Non sono stato io, è stata internet

È  un‘abitudine molto comune, molto umana, quella di pretendere dal nuovo molto più di quello a cui ci ha abituato il vecchio. In ogni novità vediamo grandi difetti, ma gli stessi difetti abbiamo smesso di criticarli nello status quo. Un esempio facile ed attuale è il famoso ricambio generazionale della classe politica. Andiamo dicendo che non vediamo in giro grandi giovani leader, e magari è vero: ma chiediamo molto meno ai nostri rappresentanti, di cui tolleriamo le peggiori inadeguatezze pur di non affidarci al nuovo.
Idem per il cliché sull’inattendibilità di internet o sulla sua inclinazione a diffondere falsità. Ne ha scritto ancora Michele Serra sul Venerdì, questa settimana. Sentite l’argomento di Serra: il Giornale ha scritto una balla (la balla riguarda la scuola a cui sarebbero iscritte le figlie di Anna Finocchiaro). La balla è stata segnalata come vera da un lettore a Michele Serra, che ha pubblicato la sua lettera nella rubrica sul Venerdì. E Anna Finocchiaro gli ha scritto per smentire la balla. “Ma quello che mi ha maggiormente colpito”, scrive questa settimana Serra analizzando l’accaduto, “è scoprire che l’errore del Giornale ha centuplicato i suoi effetti grazie a internet”. Serra conclude che “fa pensare la velocità con la quale le bufale galoppano in rete”.
Insomma, un giornale – stiamo parlando di gente che di mestiere dovrebbe dire la verità e controllare le fonti – pubblica una cosa falsa; un altro giornale la riprende – ancora senza porsi il problema di controllare – e Serra  è colpito dal fatto che il loro falso sia “galoppato in rete”. E non una parola sul difetto di professionalità o accuratezza dei giornalisti, non una parola su chi ha sellato il cavallo.
Non è la prima volta che sento quest’inversione logica. In altri casi è capitato che giornalisti attribuissero all’inaffidabilità di internet la falsità di cose che avevano scritto, rimuovendo completamente la questione della loro responsabilità o attenzione, assai più rilevante.
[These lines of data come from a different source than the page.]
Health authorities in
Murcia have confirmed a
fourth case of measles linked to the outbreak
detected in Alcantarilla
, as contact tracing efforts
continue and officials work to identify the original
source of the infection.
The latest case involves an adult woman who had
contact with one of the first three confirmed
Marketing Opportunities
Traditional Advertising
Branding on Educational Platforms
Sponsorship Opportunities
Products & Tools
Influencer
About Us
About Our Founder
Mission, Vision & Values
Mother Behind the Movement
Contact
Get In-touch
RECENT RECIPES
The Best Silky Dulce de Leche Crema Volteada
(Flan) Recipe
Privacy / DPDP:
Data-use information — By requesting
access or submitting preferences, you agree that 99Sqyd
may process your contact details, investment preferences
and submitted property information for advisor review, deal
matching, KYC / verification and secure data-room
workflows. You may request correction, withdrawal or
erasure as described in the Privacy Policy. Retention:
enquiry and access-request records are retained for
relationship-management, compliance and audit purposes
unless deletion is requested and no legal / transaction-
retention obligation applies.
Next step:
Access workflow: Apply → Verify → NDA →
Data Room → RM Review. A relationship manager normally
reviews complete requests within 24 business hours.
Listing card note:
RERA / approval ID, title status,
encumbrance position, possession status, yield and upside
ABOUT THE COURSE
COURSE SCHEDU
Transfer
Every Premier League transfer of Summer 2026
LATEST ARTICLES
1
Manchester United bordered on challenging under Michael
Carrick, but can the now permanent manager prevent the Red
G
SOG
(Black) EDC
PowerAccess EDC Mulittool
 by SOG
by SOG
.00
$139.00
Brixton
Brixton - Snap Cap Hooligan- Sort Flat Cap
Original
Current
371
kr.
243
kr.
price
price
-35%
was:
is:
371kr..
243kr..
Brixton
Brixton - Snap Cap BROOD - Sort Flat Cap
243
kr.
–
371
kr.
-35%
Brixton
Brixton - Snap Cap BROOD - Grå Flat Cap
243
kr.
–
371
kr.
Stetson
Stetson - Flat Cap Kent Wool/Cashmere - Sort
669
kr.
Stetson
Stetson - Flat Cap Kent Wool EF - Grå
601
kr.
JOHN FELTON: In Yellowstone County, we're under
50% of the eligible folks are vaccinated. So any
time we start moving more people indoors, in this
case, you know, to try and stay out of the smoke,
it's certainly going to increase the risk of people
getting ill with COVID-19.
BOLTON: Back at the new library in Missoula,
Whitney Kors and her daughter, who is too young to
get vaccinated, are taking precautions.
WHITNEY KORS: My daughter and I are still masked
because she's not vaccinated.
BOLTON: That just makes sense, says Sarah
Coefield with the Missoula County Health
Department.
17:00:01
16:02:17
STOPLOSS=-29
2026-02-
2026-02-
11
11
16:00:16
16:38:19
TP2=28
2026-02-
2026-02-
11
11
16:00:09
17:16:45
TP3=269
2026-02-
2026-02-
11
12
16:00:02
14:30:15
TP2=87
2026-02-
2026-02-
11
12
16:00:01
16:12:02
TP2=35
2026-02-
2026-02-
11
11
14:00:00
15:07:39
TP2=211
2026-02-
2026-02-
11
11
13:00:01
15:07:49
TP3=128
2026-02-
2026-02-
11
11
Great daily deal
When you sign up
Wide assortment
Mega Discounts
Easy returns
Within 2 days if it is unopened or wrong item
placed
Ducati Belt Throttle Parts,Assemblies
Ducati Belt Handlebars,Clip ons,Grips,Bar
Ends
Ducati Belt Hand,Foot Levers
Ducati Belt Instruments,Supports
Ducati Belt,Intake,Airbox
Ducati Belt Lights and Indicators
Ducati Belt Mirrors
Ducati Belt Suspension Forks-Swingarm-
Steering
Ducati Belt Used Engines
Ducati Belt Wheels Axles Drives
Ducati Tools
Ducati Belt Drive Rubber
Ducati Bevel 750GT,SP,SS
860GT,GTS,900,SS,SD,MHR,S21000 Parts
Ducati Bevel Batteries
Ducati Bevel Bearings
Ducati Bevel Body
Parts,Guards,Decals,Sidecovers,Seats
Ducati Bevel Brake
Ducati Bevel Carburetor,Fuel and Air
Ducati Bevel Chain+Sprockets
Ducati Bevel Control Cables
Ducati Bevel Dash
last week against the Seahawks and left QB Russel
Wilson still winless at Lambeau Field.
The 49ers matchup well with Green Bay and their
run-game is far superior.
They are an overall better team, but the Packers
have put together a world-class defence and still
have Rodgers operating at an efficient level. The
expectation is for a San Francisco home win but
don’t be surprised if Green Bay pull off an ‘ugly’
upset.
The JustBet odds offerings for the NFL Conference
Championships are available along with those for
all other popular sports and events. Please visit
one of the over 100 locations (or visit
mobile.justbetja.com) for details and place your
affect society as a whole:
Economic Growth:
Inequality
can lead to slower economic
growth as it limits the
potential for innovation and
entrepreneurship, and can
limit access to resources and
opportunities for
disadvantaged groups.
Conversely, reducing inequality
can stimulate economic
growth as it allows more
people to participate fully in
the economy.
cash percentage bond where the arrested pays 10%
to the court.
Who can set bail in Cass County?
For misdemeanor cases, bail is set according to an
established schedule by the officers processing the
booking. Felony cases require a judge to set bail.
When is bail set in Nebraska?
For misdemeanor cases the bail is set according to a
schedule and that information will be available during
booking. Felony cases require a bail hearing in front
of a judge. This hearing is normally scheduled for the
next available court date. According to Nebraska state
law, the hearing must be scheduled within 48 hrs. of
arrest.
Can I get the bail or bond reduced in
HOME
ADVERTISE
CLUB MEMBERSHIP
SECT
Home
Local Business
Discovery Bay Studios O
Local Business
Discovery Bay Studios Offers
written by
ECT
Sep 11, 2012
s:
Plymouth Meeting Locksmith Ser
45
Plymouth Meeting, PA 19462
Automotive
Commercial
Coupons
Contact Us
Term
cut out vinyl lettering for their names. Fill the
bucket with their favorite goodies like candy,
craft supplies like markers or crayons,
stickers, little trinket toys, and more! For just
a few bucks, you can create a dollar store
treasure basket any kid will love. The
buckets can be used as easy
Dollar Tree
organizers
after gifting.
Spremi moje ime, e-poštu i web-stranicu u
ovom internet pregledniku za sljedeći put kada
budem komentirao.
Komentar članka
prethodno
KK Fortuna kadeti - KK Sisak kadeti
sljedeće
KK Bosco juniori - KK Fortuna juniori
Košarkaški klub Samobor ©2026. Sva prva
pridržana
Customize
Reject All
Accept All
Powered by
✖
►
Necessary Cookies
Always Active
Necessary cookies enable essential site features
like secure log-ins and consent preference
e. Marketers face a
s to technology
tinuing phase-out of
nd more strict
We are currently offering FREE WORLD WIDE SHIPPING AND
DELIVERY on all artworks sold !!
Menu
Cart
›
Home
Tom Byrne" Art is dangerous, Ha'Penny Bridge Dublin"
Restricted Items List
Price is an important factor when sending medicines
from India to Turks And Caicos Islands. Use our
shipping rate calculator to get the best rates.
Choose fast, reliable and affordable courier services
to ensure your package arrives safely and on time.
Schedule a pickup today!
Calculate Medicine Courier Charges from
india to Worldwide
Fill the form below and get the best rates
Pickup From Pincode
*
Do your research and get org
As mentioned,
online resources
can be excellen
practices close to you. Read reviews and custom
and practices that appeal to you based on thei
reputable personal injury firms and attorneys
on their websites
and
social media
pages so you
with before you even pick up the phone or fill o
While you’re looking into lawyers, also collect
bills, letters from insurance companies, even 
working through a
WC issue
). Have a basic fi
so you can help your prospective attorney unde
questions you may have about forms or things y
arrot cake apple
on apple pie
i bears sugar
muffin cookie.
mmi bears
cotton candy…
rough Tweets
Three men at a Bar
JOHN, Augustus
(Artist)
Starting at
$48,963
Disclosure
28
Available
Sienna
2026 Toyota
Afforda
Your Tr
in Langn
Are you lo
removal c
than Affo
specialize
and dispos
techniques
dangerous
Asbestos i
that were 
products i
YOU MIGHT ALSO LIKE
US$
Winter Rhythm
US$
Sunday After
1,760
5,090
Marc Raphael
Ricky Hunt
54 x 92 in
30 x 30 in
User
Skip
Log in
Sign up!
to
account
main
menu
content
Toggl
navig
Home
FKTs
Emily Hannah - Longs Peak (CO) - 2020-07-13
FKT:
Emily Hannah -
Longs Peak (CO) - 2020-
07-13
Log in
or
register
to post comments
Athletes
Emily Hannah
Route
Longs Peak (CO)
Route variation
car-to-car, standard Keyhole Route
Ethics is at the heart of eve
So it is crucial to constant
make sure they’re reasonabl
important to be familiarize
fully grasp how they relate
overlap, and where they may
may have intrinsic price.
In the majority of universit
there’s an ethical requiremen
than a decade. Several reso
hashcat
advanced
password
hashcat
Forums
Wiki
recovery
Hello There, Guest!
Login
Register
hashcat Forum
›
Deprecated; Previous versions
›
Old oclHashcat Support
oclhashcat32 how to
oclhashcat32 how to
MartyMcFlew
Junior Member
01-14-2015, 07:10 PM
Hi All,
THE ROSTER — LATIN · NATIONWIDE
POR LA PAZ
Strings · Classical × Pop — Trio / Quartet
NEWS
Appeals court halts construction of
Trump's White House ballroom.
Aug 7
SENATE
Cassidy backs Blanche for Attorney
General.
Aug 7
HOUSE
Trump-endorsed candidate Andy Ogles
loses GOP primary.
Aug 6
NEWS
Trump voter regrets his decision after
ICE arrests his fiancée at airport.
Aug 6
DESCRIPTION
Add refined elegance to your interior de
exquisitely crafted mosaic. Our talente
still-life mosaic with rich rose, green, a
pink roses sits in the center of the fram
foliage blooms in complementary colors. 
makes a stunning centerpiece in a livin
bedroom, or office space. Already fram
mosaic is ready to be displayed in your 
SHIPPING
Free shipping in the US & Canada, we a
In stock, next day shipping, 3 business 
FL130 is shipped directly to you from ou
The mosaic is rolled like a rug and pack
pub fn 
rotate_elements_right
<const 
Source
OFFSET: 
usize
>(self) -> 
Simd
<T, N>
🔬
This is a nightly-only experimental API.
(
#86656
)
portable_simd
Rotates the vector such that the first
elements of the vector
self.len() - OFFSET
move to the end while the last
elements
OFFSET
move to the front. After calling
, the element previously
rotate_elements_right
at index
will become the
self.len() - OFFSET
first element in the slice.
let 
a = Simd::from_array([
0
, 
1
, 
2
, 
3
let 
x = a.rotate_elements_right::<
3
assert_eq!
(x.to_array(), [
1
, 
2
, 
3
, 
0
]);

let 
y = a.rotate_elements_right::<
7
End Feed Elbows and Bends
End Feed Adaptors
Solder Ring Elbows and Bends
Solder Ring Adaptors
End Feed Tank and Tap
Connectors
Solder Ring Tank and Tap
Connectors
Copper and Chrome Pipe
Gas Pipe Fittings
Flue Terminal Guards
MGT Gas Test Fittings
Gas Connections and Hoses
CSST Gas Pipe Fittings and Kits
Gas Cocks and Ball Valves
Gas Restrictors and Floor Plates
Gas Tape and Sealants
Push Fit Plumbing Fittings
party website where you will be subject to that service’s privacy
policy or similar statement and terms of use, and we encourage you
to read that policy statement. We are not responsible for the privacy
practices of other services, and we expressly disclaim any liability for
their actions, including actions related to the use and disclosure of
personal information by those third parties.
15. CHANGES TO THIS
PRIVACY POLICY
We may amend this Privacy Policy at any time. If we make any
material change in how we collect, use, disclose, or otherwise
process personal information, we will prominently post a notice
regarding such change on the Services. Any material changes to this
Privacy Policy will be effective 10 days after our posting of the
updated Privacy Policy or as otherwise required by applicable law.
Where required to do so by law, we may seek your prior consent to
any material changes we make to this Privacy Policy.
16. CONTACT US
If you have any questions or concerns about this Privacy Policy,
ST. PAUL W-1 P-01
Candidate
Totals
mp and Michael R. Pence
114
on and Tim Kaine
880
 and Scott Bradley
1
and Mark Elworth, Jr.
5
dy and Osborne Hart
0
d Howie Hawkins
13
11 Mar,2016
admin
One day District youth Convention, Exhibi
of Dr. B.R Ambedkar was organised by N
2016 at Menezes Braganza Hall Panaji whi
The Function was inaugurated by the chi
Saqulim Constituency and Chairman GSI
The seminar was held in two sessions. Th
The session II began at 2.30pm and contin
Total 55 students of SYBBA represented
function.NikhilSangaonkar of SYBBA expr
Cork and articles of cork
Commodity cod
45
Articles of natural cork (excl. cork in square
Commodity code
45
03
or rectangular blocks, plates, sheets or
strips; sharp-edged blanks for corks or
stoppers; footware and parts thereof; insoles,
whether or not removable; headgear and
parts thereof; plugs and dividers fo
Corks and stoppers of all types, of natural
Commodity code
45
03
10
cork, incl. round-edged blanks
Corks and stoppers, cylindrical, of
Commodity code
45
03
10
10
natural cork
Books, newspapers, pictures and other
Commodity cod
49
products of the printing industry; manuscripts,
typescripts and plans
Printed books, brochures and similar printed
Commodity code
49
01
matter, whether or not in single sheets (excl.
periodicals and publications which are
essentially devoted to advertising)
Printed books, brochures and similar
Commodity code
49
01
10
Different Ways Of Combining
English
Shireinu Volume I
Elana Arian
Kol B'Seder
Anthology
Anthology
Internet è un pezzo di mondo, non la voce di Dio: se io sento dire al bar che Michele Serra ha tre orecchie, non lo scrivo sul giornale. E se lo scrivo, la responsabilità è mia, non del bar. E non mi colpirà il fatto che il giorno dopo ne parlerà tutta la città: mi colpirà la mia dabbenaggine. Invece molti giornalisti, sempre pronti a sostenere che gli unici intitolati a informare sono loro, poi pretendono di usare quello che trovano in giro in rete come se fosse una voce dell’Enciclopedia Britannica, e di non verificare niente e non saper distinguere una fonte affidabile. Ma la quantità di notizie false, inesatte, smentite, di comunicati stampa neanche riletti, di sentito dire non verificati, che leggiamo ogni giorno sui giornali è invece perdonata e tollerata, come la loro capacità di seminare false convinzioni nei lettori: è tutta colpa di internet. E se scriviamo una fesseria, ci lamentiamo della rete che ne ha “centuplicato gli effetti”.